# Assignment
Count every line below that contains "portfolio", then state the total with no other output.
==== Dataset entries ====
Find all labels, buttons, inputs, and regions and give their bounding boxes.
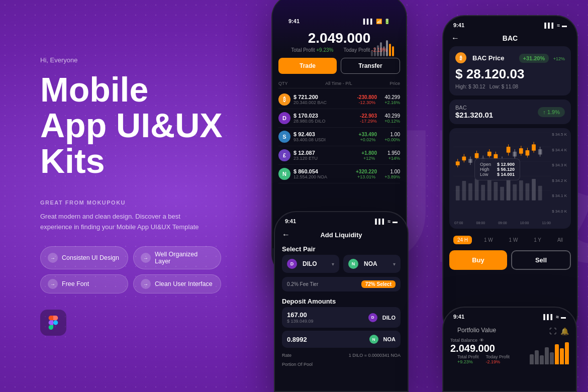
deposit2-amount: 0.8992: [287, 336, 307, 343]
svg-rect-30: [487, 152, 492, 156]
svg-rect-5: [456, 186, 460, 201]
status-icons-3: ▌▌▌≈▬: [375, 219, 398, 224]
phone-portfolio: 9:41 ▌▌▌≈▬ Portfolio Value ⛶ 🔔 Total Bal…: [442, 307, 577, 392]
left-panel: Hi, Everyone Mobile App UI&UX Kits GREAT…: [40, 0, 251, 392]
asset-icon-dilo: D: [278, 112, 290, 124]
noa-icon: N: [348, 259, 358, 269]
asset-change-etu: +1.800 +12%: [361, 150, 377, 161]
svg-rect-46: [538, 149, 542, 155]
asset-change-dilo: -22.903 -17.29%: [360, 113, 377, 124]
portion-row: Portion Of Pool: [275, 360, 408, 369]
svg-rect-42: [526, 150, 530, 156]
svg-rect-11: [494, 182, 498, 201]
portfolio-header: Portfolio Value ⛶ 🔔: [443, 322, 576, 338]
asset-price-btc: 40.299 +2.16%: [379, 94, 400, 105]
pair-select-noa[interactable]: N NOA ▾: [343, 255, 401, 273]
table-row: S $ 92.403 93.400.08 USDI +33.490 +0.02%…: [278, 128, 400, 146]
tag-3: → Free Font: [40, 274, 128, 293]
asset-change-usdi: +33.490 +0.02%: [359, 132, 377, 142]
portfolio-mini-chart: [530, 339, 569, 364]
bac-big-price: $ 28.120.03: [455, 66, 565, 82]
bac-mini-info: BAC $21.320.01: [455, 105, 493, 119]
asset-info-noa: $ 860.054 12.554.200 NOA: [293, 168, 354, 179]
asset-price-noa: 1.00 +3.89%: [379, 169, 400, 179]
phone1-mini-chart: [371, 40, 394, 56]
buy-sell-row: Buy Sell: [443, 247, 577, 276]
svg-rect-22: [462, 157, 466, 161]
time-tabs: 24 H 1 W 1 W 1 Y All: [443, 233, 577, 247]
status-icons-2: ▌▌▌≈▬: [544, 23, 567, 28]
bac-title: BAC: [503, 34, 518, 42]
time-tab-1w2[interactable]: 1 W: [505, 236, 522, 244]
bac-header: ← BAC: [443, 30, 577, 46]
add-liq-header: ← Add Liquidity: [275, 226, 408, 243]
deposit2-icon: N: [369, 335, 378, 344]
time-tab-1y[interactable]: 1 Y: [530, 236, 545, 244]
time-tab-1w[interactable]: 1 W: [480, 236, 497, 244]
bac-badge-pct: +31.20%: [519, 54, 549, 63]
deposit1-icon: D: [368, 313, 377, 322]
phone4-status: 9:41 ▌▌▌≈▬: [443, 308, 576, 322]
asset-price-etu: 1.950 +14%: [379, 150, 400, 161]
asset-info-usdi: $ 92.403 93.400.08 USDI: [293, 131, 357, 142]
table-row: D $ 170.023 28.980.05 DILO -22.903 -17.2…: [278, 109, 400, 128]
rate-row: Rate 1 DILO = 0.0000341 NOA: [275, 351, 408, 360]
asset-icon-etu: £: [278, 149, 290, 161]
tag-arrow-4: →: [141, 279, 151, 289]
tag-4: → Clean User Interface: [133, 274, 221, 293]
phone-bac: 9:41 ▌▌▌≈▬ ← BAC ₿ BAC Price +31.20%: [442, 15, 578, 337]
asset-change-noa: +320.220 +13.01%: [356, 169, 377, 179]
table-row: N $ 860.054 12.554.200 NOA +320.220 +13.…: [278, 165, 400, 183]
fee-badge: 72% Select: [361, 280, 396, 288]
trade-button[interactable]: Trade: [278, 58, 337, 74]
asset-info-dilo: $ 170.023 28.980.05 DILO: [293, 113, 358, 124]
select-pair-label: Select Pair: [275, 243, 408, 255]
status-icons-1: ▌▌▌📶🔋: [363, 19, 390, 24]
pair-row: D DILO ▾ N NOA ▾: [275, 255, 408, 277]
asset-info-etu: $ 12.087 23.120 ETU: [293, 150, 359, 161]
bac-mini-card: BAC $21.320.01 ↑ 1.9%: [449, 100, 571, 124]
asset-icon-noa: N: [278, 168, 290, 180]
description-text: Great modern and clean design. Discover …: [40, 212, 201, 233]
asset-price-dilo: 40.299 +0.12%: [379, 113, 400, 124]
buy-button[interactable]: Buy: [449, 250, 507, 270]
deposit-row-2: 0.8992 N NOA: [282, 331, 401, 348]
bac-high-low: High: $ 30.12 Low: $ 11.08: [455, 84, 565, 89]
tag-arrow-3: →: [48, 279, 58, 289]
tag-2: → Well Organized Layer: [133, 246, 221, 269]
add-liq-back-arrow[interactable]: ←: [282, 230, 290, 239]
portfolio-big-num: 2.049.000: [450, 343, 523, 354]
fee-label: 0.2% Fee Tier: [287, 281, 318, 287]
pair-coin-dilo: D DILO: [287, 259, 317, 269]
chevron-down-icon-2: ▾: [393, 261, 396, 267]
phone1-table-header: QTY All Time - P/L Price: [278, 79, 400, 88]
deposit-row-1: 167.00 $ 139.049.09 D DILO: [282, 307, 401, 328]
chevron-down-icon-1: ▾: [332, 261, 334, 267]
time-tab-all[interactable]: All: [553, 236, 567, 244]
svg-rect-14: [513, 184, 517, 201]
pair-coin-noa: N NOA: [348, 259, 377, 269]
phone1-main-content: Trade Transfer QTY All Time - P/L Price …: [272, 58, 406, 183]
fee-row: 0.2% Fee Tier 72% Select: [282, 277, 401, 291]
asset-price-usdi: 1.00 +0.00%: [379, 132, 400, 142]
portfolio-left: Total Balance 👁 2.049.000 Total Profit +…: [450, 338, 523, 364]
svg-rect-9: [481, 185, 485, 201]
deposit-label: Deposit Amounts: [275, 296, 408, 307]
svg-rect-6: [462, 181, 466, 201]
asset-icon-btc: ₿: [278, 93, 290, 106]
asset-icon-usdi: S: [278, 131, 290, 143]
deposit1-amount: 167.00: [287, 311, 314, 319]
tag-1: → Consisten UI Design: [40, 246, 128, 269]
status-icons-4: ▌▌▌≈▬: [543, 314, 566, 320]
time-tab-24h[interactable]: 24 H: [453, 236, 472, 244]
bac-chart-area: Open $ 12.900 High $ 56.120 Low $ 14.001…: [449, 128, 571, 229]
portfolio-profit-row: Total Profit +9.23% Today Profit -2.19%: [450, 354, 523, 364]
transfer-button[interactable]: Transfer: [341, 58, 400, 74]
pair-select-dilo[interactable]: D DILO ▾: [282, 255, 339, 273]
brand-subtitle: GREAT FROM MOKUPOKU: [40, 200, 251, 206]
asset-change-btc: -230.800 -12.30%: [357, 94, 377, 105]
tags-grid: → Consisten UI Design → Well Organized L…: [40, 246, 221, 293]
deposit1-sub: $ 139.049.09: [287, 319, 314, 324]
sell-button[interactable]: Sell: [511, 250, 571, 270]
bac-back-arrow[interactable]: ←: [451, 34, 459, 43]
====
# Response to the task
6